= Tormod Caimbeul =

Scottish Gaelic writer (1942–2015)

Tormod Caimbeul (7 October 1942 – 2 May 2015) was a Scottish Gaelic novelist, poet, author of children's literature, and translator. He was known by his nickname "Tormod a' Bhocsair". He is recognised as one of the most important Gaelic writers of the 20th century.

== Life ==
Tormod Caimbeul was born in South Dell, Ness, Lewis. His father, Aonghas Caimbeul (nicknamed Am Bocsair), and his uncle, Aonghas Caimbeul (nicknamed Am Puilean), were both well-known Gaelic poets. Alasdair Caimbeul, Tormod's brother, is a Gaelic novelist and playwright. His daughter Catrìona Lexy Chaimbeul writers Gaelic fiction, poetry, and drama, and is also active as a director and actor.

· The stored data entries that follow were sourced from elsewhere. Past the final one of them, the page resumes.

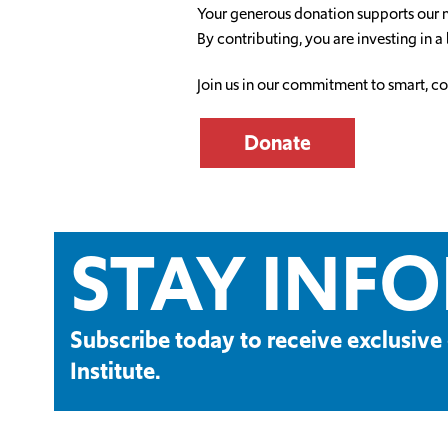
Your generous donation supports our mi
By contributing, you are investing in a 
Join us in our commitment to smart, c
Donate
STAY INF
Subscribe today to receive exclusi
Institute.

After attending the University of Edinburgh and Jordanhill College of Education, he worked as a teacher of Gaelic and English in Glasgow, South Uist, and Lewis.

== Writing ==
Caimbeul published three novels during his lifetime: Deireadh an Fhoghair (1979), Shrapnel (2006), and An Druim bho Thuath (2011). His short stories appeared in three collections: Hostail (Hostel, 1992), An Naidheachd bhon Taigh (1994), and Sgeulachdan sa Chiaradh (2015). Shrapnel has been recently adapted for the stage by Catrìona Lexy Chaimbeul and the company Theatre Gu Leòr.
He also wrote many lovely poems, such as Cur-seachad, a piece of poetry about getting outdoors and stopping spending so much time on screens.